Originally Posted by Alaks (Post 877705)
arigato!


ryuurui 08-28-2011 02:37 AM

Oh, I didn't look at it from this perspective. I was linguistically blinded lol :D

Pogopuschel 08-28-2011 03:06 AM

Now I understand what you mean ryuurui. I think almost all Kanji can be used as as standalone words/meanings words when it comes to poetry or art. I was just saying that I haven't seen it in an everyday context :)

ryuurui 08-28-2011 03:30 AM

Well, poetry is one example, but another is the jungle of 熟語. For instance the idiom 一労永逸. Since 永逸 is not a word, it means that 永 has a stand alone meaning as "eternity", although, to be more precise, in this case 永 stands for "a very long time". (一労永逸 could be roughly translated as "hardship will ensure extended benefit"). And I do know that many 熟語 were in fact classical poetry verses.

KyleGoetz 08-28-2011 05:25 PM

Quote:

Originally Posted by ryuurui (Post 877773)
Well, poetry is one example, but another is the jungle of 熟語. For instance the idiom 一労永逸. Since 永逸 is not a word, it means that 永 has a stand alone meaning as "eternity", although, to be more precise, in this case 永 stands for "a very long time". (一労永逸 could be roughly translated as "hardship will ensure extended benefit"). And I do know that many 熟語 were in fact classical poetry verses.

In the alternative, you could say the 4字熟語 is a single word expressing a very complex concept! :)

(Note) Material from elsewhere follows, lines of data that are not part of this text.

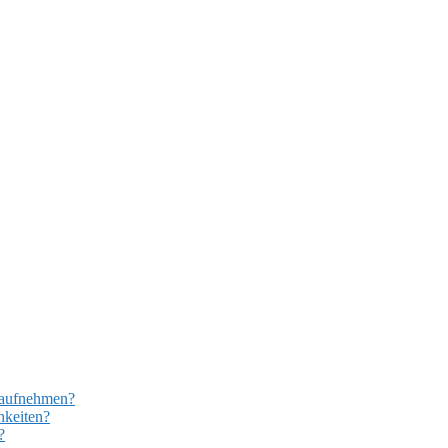
 aufnehmen?
hkeiten?
?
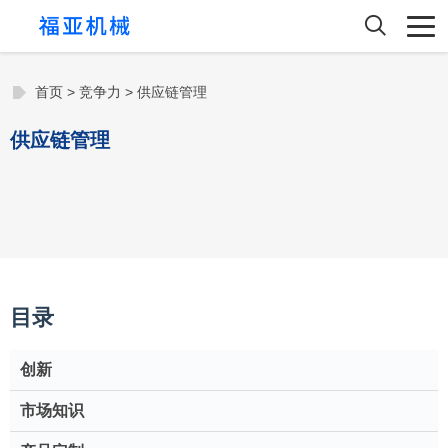
首页
>
竞争力
>
供应链管理
供应链管理
目录
创新
市场知识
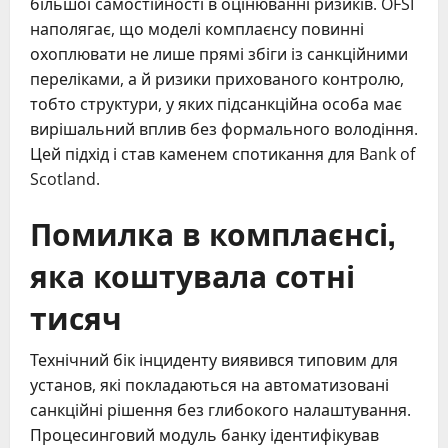
більшої самостійності в оцінюванні ризиків. OFSI
наполягає, що моделі комплаєнсу повинні
охоплювати не лише прямі збіги із санкційними
переліками, а й ризики прихованого контролю,
тобто структури, у яких підсанкційна особа має
вирішальний вплив без формального володіння.
Цей підхід і став каменем спотикання для Bank of
Scotland.
Помилка в комплаєнсі,
яка коштувала сотні
тисяч
Технічний бік інциденту виявився типовим для
установ, які покладаються на автоматизовані
санкційні рішення без глибокого налаштування.
Процесинговий модуль банку ідентифікував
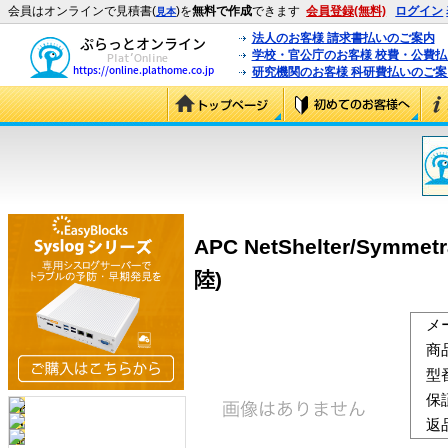
会員はオンラインで見積書(
)を
無料で作成
できます
会員登録(無料)
ログイン
見本
法人のお客様 請求書払いのご案内
学校・官公庁のお客様 校費・公費
研究機関のお客様 科研費払いのご案
APC NetShelter/Sym
陸)
メ
商
型
保
返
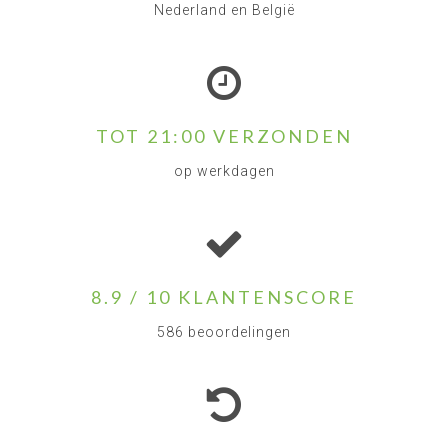
Nederland en België
TOT 21:00 VERZONDEN
op werkdagen
8.9 / 10 KLANTENSCORE
586 beoordelingen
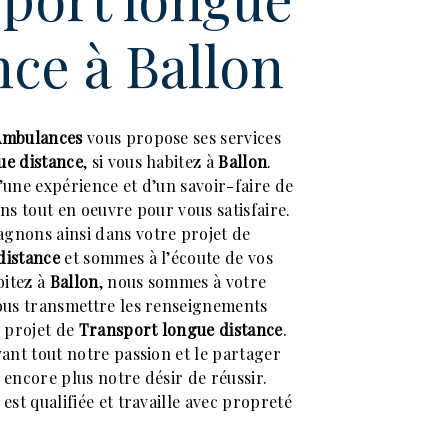
nce à Ballon
Ambulances
vous propose ses services
ue distance
, si vous habitez à
Ballon
.
’une expérience et d’un savoir-faire de
ns tout en oeuvre pour vous satisfaire.
gnons ainsi dans votre projet de
distance
et sommes à l’écoute de vos
bitez à
Ballon
, nous sommes à votre
ous transmettre les renseignements
e projet de
Transport longue distance
.
vant tout notre passion et le partager
 encore plus notre désir de réussir.
est qualifiée et travaille avec propreté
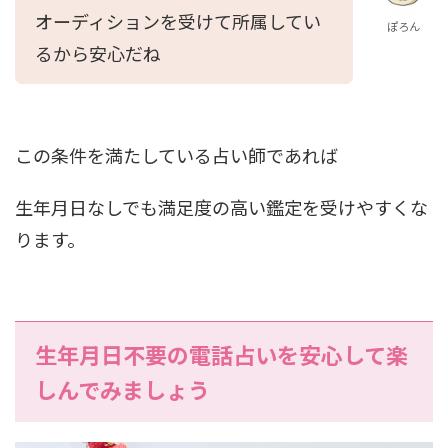
オーディションを受けて所属してい
ぽろん
るから安心だね
この条件を満たしている占い師であれば
生年月日なしでも満足度の高い鑑定を受けやすくな
ります。
生年月日不要の電話占いを安心して楽
しんでみましょう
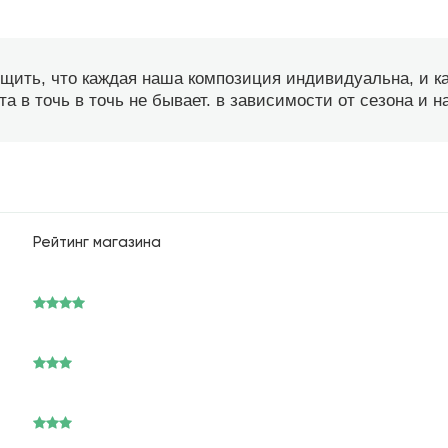
бщить, что каждая наша композиция индивидуальна, и 
а в точь в точь не бывает. в зависимости от сезона и 
Рейтинг магазина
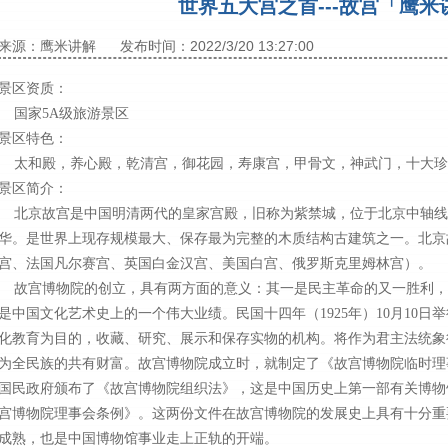
世界五大宫之首---故宫「鹰米
来源：鹰米讲解
发布时间：2022/3/20 13:27:00
景区资质：
国家5A级旅游景区
景区特色：
太和殿，养心殿，乾清宫，御花园，寿康宫，甲骨文，神武门，十大珍
景区简介：
北京故宫是中国明清两代的皇家宫殿，旧称为紫禁城，位于北京中轴线
华。是世界上现存规模最大、保存最为完整的木质结构古建筑之一。北京
宫、法国凡尔赛宫、英国白金汉宫、美国白宫、俄罗斯克里姆林宫）。
故宫博物院的创立，具有两方面的意义：其一是民主革命的又一胜利，
是中国文化艺术史上的一个伟大业绩。民国十四年（1925年）10月10
化教育为目的，收藏、研究、展示和保存实物的机构。将作为君主法统象
为全民族的共有财富。故宫博物院成立时，就制定了《故宫博物院临时理事
国民政府颁布了《故宫博物院组织法》，这是中国历史上第一部有关博物
宫博物院理事会条例》。这两份文件在故宫博物院的发展史上具有十分重
成熟，也是中国博物馆事业走上正轨的开端。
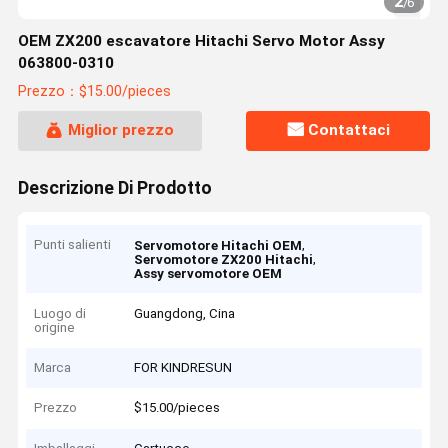
2
/
6
OEM ZX200 escavatore Hitachi Servo Motor Assy
063800-0310
Prezzo：$15.00/pieces
Miglior prezzo
Contattaci
Descrizione Di Prodotto
Punti salienti
,
Servomotore Hitachi OEM
,
Servomotore ZX200 Hitachi
Assy servomotore OEM
Luogo di
Guangdong, Cina
origine
Marca
FOR KINDRESUN
Prezzo
$15.00/pieces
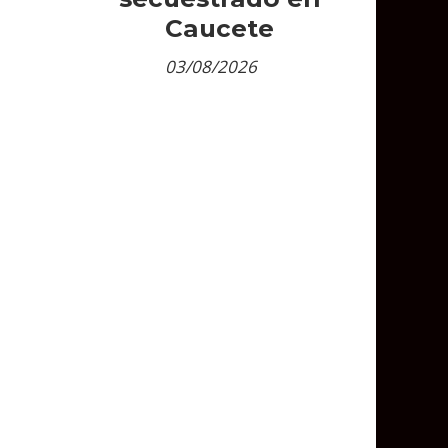
Caucete
03/08/2026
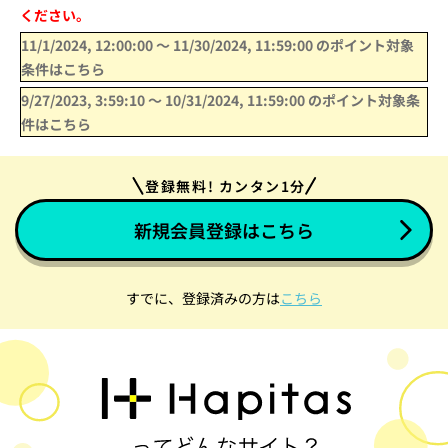
ください。
11/1/2024, 12:00:00
〜
11/30/2024, 11:59:00
のポイント対象
条件はこちら
9/27/2023, 3:59:10
〜
10/31/2024, 11:59:00
のポイント対象条
件はこちら
登録無料! カンタン1分
新規会員登録はこちら
すでに、登録済みの方は
こちら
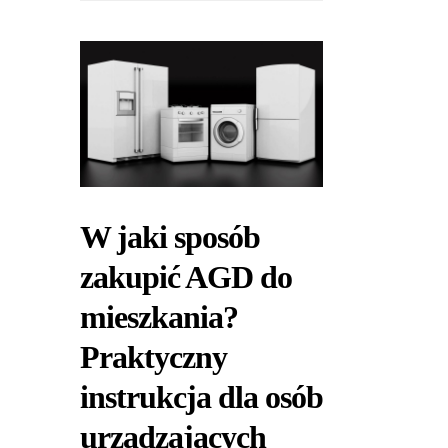
W jaki sposób
zakupić AGD do
mieszkania?
Praktyczny
instrukcja dla osób
urządzających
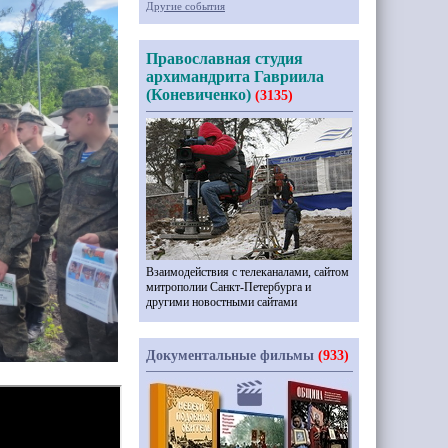
Другие события
Православная студия
архимандрита Гавриила
(Коневиченко)
(3135)
Взаимодействия с телеканалами, сайтом
митрополии Санкт-Петербурга и
другими новостными сайтами
Документальные фильмы
(933)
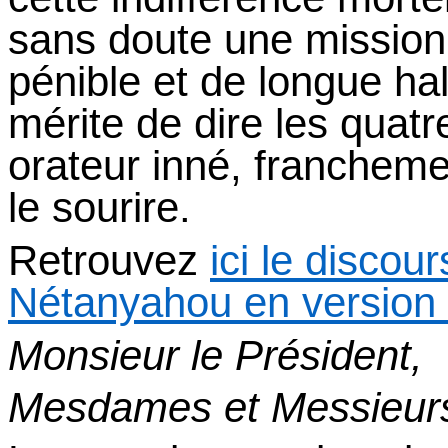
sans doute une mission 
pénible et de longue ha
mérite de dire les quatre
orateur inné, francheme
le sourire.
Retrouvez
ici le discou
Nétanyahou en version 
Monsieur le Président,
Mesdames
et
Messieur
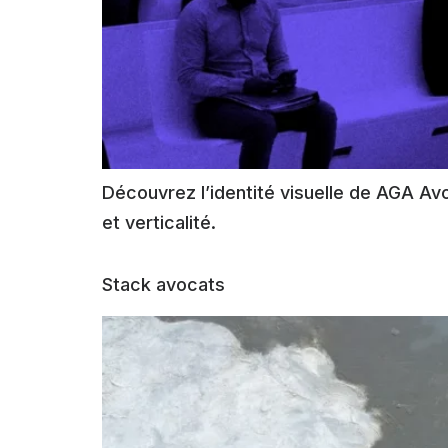
Découvrez l’identité visuelle de AGA Avoc
et verticalité.
Stack avocats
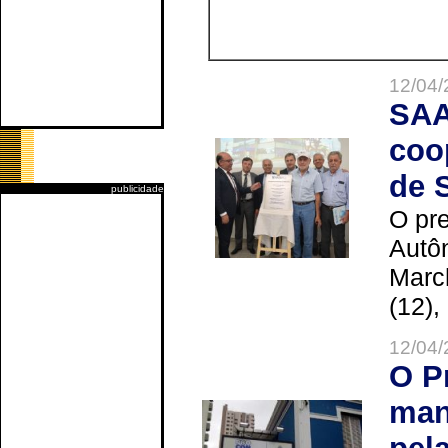
12/04/
SAA
coo
de 
publicidade
O pre
Autô
Marc
(12),
12/04/
O P
man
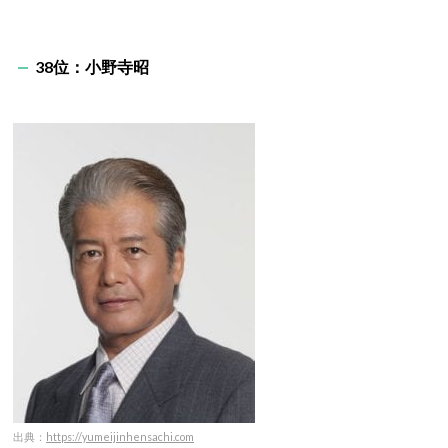
3
8
位：小野寺昭
出典：
https://yumeijinhensachi.com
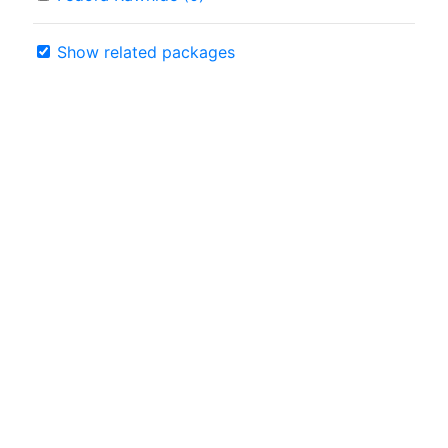
Show related packages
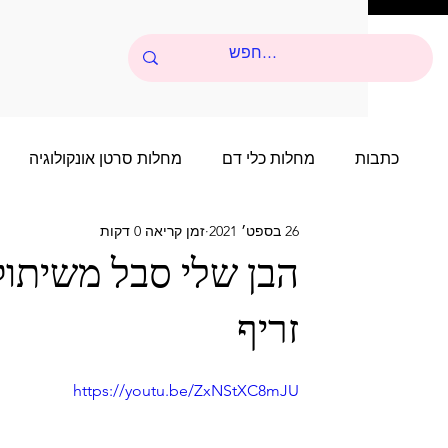
כתבות
מחלות כלי דם
מחלות סרטן אונקולוגיה
26 בספט׳ 2021
זמן קריאה 0 דקות
סיפורי הצלחה של שנים רבות
סיפור הצלחה של שני
הבן שלי סבל משיתוק
זריף
סיפורי הצלחה של שנים רבות - 4
סיפור הצלחה של 
https://youtu.be/ZxNStXC8mJU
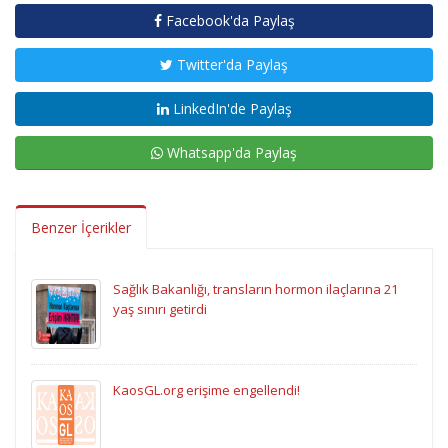
Facebook'da Paylaş
Twitter'da Paylaş
LinkedIn'de Paylaş
Whatsapp'da Paylaş
Benzer İçerikler
Sağlık Bakanlığı, transların hormon ilaçlarına 21
yaş sınırı getirdi
KaosGL.org erişime engellendi!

ryuurui 08-28-2011 06:02 PM

I suppose we could. I think this is why I find kanji so fascinating. You cannot simply define them, and there is always another layer hidden somewhere behind the strokes.

KyleGoetz 08-28-2011 10:39 PM

It's primarily hard because the concept of a "word" is pretty defined in English as something like "aggregation of pronounceable letters that contains no spaces." "Word" is a term for languages with spaces in it.

This is why linguists have terms like morpheme, grapheme, etc.